EXERCISE DATA —
*** Begin section ***
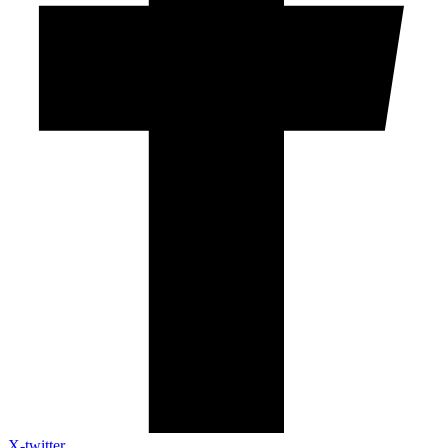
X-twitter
*** End section ***
*** Begin section ***
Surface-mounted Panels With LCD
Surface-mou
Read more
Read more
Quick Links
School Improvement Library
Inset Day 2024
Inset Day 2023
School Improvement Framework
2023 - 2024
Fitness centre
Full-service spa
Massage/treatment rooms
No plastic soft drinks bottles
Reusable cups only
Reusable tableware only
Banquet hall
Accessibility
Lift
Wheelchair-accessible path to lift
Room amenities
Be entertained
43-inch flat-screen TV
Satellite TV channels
*** End section ***
WHAT THIS TASK INVOLVES — Look through the entries above and list every line containing "Reusable".

RESPONSE AREA —
Reusable cups only
Reusable tableware only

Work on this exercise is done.